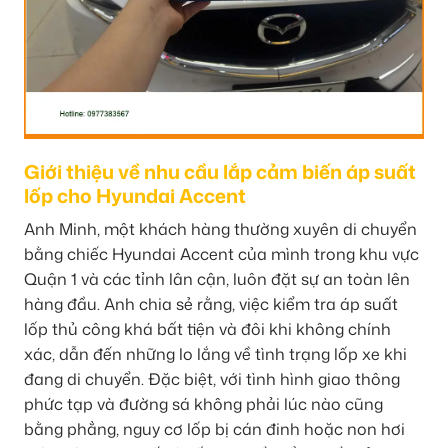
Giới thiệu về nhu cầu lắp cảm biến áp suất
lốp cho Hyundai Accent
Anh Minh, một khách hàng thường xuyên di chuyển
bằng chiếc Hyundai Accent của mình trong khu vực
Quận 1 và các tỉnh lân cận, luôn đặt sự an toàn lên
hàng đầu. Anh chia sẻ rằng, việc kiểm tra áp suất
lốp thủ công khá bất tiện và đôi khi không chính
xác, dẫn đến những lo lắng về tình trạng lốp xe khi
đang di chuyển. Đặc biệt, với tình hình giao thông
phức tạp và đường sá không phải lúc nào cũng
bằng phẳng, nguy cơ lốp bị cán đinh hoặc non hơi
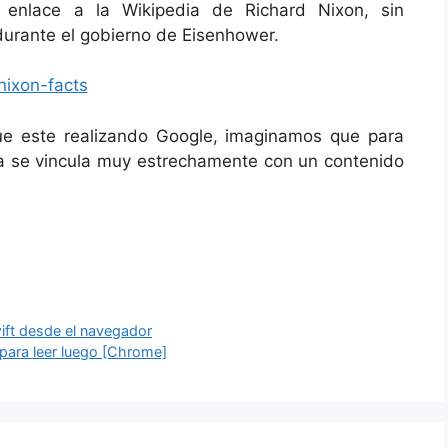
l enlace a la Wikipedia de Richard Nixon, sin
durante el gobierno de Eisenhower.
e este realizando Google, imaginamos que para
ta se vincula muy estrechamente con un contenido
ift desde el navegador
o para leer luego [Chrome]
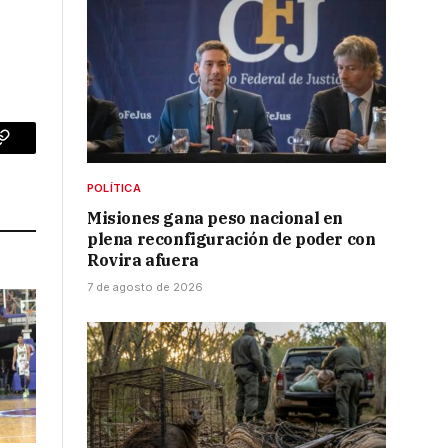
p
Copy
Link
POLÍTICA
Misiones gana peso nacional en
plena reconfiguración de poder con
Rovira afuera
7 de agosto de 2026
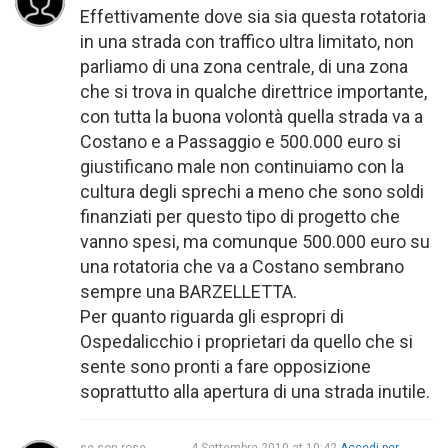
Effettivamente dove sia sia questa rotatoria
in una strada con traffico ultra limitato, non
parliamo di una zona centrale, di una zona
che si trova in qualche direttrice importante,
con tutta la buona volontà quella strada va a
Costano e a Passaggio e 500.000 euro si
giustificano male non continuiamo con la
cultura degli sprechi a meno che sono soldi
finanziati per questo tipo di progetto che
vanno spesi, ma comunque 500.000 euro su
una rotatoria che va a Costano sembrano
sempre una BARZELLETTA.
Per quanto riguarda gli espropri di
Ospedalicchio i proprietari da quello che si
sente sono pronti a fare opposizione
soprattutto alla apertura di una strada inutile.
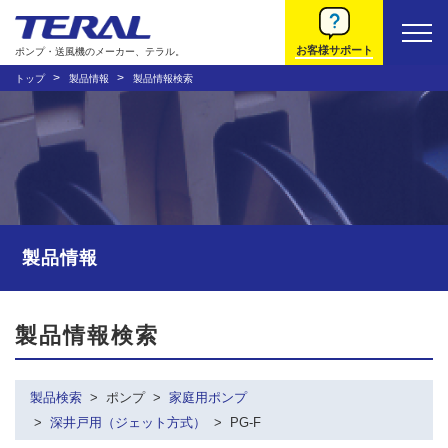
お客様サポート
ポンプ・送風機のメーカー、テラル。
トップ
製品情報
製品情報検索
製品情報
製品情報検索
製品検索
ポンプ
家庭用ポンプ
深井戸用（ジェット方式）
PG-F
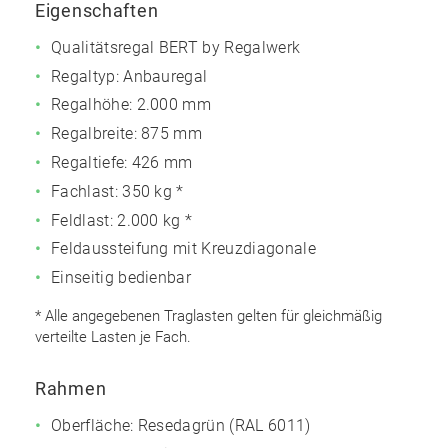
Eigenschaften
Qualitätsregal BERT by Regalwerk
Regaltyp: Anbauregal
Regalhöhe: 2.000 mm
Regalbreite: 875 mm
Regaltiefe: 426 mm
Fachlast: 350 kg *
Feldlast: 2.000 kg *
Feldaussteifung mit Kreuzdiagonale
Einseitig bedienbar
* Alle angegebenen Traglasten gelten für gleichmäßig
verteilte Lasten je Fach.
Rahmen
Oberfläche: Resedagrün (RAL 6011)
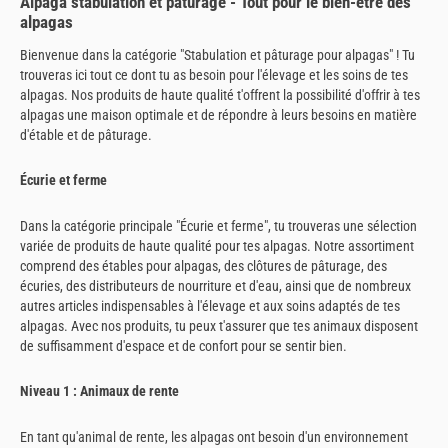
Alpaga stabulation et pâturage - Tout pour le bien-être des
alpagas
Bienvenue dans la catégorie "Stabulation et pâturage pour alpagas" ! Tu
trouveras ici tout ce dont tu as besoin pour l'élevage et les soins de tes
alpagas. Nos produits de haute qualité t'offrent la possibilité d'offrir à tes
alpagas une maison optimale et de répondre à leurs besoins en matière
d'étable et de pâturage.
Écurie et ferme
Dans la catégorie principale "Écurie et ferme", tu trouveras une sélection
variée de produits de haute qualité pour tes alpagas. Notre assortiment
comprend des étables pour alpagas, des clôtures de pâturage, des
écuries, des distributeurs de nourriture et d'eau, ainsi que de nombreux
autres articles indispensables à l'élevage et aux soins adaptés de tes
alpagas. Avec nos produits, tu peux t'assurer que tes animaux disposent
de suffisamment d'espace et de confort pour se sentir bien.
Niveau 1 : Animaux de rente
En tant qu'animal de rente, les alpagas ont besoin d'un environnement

...

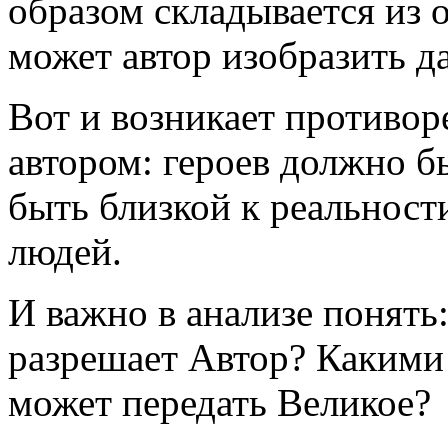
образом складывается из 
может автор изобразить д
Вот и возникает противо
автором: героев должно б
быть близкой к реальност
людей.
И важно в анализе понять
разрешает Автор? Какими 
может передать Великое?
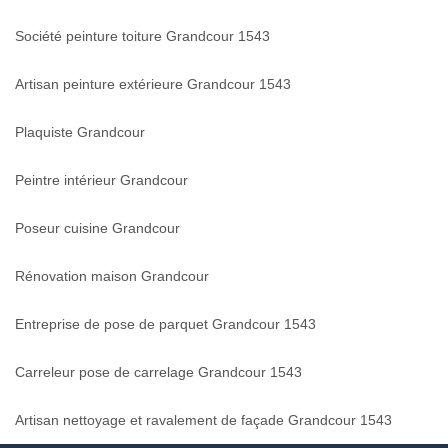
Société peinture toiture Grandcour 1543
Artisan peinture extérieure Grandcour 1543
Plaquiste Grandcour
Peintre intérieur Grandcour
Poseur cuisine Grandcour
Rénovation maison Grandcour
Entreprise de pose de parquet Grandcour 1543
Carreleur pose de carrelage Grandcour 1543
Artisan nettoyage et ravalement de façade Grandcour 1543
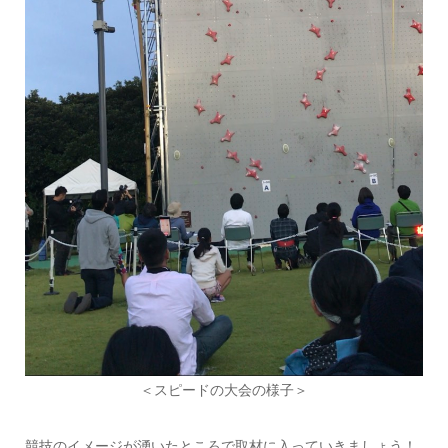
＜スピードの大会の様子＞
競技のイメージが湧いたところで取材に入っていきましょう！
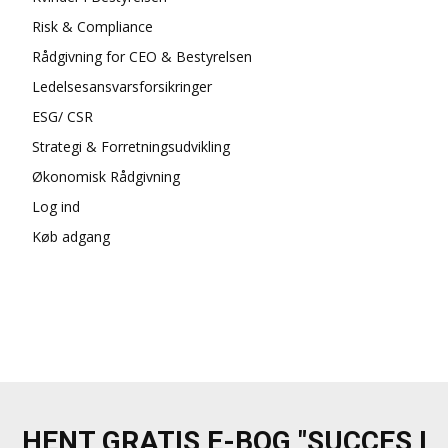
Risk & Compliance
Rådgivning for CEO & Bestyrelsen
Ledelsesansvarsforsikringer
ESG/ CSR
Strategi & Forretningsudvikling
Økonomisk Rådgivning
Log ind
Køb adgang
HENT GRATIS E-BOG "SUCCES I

--

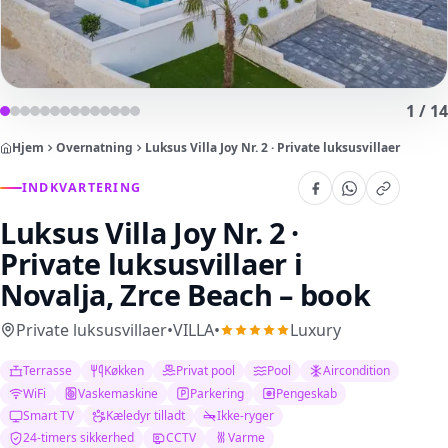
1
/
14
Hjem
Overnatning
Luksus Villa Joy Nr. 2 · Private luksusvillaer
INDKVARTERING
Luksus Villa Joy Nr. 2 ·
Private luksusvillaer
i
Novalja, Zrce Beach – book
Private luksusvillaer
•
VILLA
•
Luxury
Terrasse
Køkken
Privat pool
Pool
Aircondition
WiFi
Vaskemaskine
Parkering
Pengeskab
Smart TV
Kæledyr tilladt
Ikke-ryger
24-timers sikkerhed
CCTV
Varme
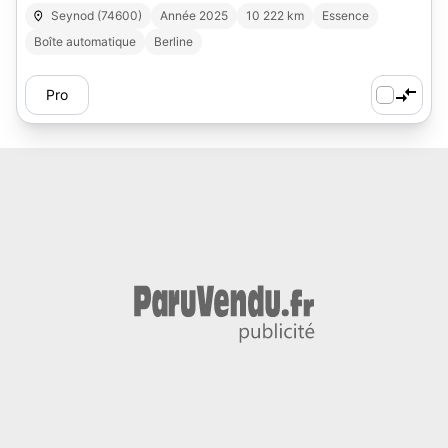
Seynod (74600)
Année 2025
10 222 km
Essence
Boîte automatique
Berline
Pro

• [EXERCISE]: Leaving each picture behind, please give again exactly the lines above from the one with "Giới thiệu về nhu cầu lắp cảm biến áp suất" through the one with "Feldlast: 2.000 kg *", both included, and no others.

• [TASK RESPONSE]:
Giới thiệu về nhu cầu lắp cảm biến áp suất
lốp cho Hyundai Accent
Anh Minh, một khách hàng thường xuyên di chuyển
bằng chiếc Hyundai Accent của mình trong khu vực
Quận 1 và các tỉnh lân cận, luôn đặt sự an toàn lên
hàng đầu. Anh chia sẻ rằng, việc kiểm tra áp suất
lốp thủ công khá bất tiện và đôi khi không chính
xác, dẫn đến những lo lắng về tình trạng lốp xe khi
đang di chuyển. Đặc biệt, với tình hình giao thông
phức tạp và đường sá không phải lúc nào cũng
bằng phẳng, nguy cơ lốp bị cán đinh hoặc non hơi
l enlace a la Wikipedia de Richard Nixon, sin
durante el gobierno de Eisenhower.
e este realizando Google, imaginamos que para
ta se vincula muy estrechamente con un contenido
ift desde el navegador
o para leer luego [Chrome]
p
Copy
Link
POLÍTICA
Misiones gana peso nacional en
plena reconfiguración de poder con
Rovira afuera
7 de agosto de 2026
Effettivamente dove sia sia questa rotatoria
in una strada con traffico ultra limitato, non
parliamo di una zona centrale, di una zona
che si trova in qualche direttrice importante,
con tutta la buona volontà quella strada va a
Costano e a Passaggio e 500.000 euro si
giustificano male non continuiamo con la
cultura degli sprechi a meno che sono soldi
finanziati per questo tipo di progetto che
vanno spesi, ma comunque 500.000 euro su
una rotatoria che va a Costano sembrano
sempre una BARZELLETTA.
Per quanto riguarda gli espropri di
Ospedalicchio i proprietari da quello che si
sente sono pronti a fare opposizione
soprattutto alla apertura di una strada inutile.
お客様サポート
ポンプ・送風機のメーカー、テラル。
トップ
製品情報
製品情報検索
製品情報
製品情報検索
製品検索
ポンプ
家庭用ポンプ
深井戸用（ジェット方式）
PG-F
Eigenschaften
Qualitätsregal BERT by Regalwerk
Regaltyp: Anbauregal
Regalhöhe: 2.000 mm
Regalbreite: 875 mm
Regaltiefe: 426 mm
Fachlast: 350 kg *
Feldlast: 2.000 kg *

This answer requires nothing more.